RECORD SET:

* * *

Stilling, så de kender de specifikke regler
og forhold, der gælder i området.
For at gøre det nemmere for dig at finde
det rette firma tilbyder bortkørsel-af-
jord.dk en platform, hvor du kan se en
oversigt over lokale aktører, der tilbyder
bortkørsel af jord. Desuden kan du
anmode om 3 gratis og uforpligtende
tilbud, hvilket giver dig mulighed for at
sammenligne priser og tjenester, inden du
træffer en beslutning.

* * *

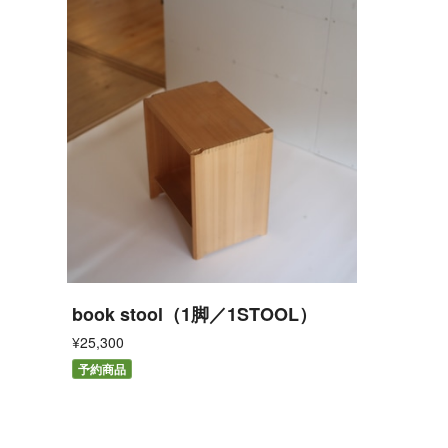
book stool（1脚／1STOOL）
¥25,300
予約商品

* * *

REQUIRED ACTION:
Starting at the line that contains "bortkørsel af jord. Desuden kan du" and stopping after the line that contains "træffer en beslutning.", write out every line exactly as it appears above, and no other line.

OUTPUT BELOW:
bortkørsel af jord. Desuden kan du
anmode om 3 gratis og uforpligtende
tilbud, hvilket giver dig mulighed for at
sammenligne priser og tjenester, inden du
træffer en beslutning.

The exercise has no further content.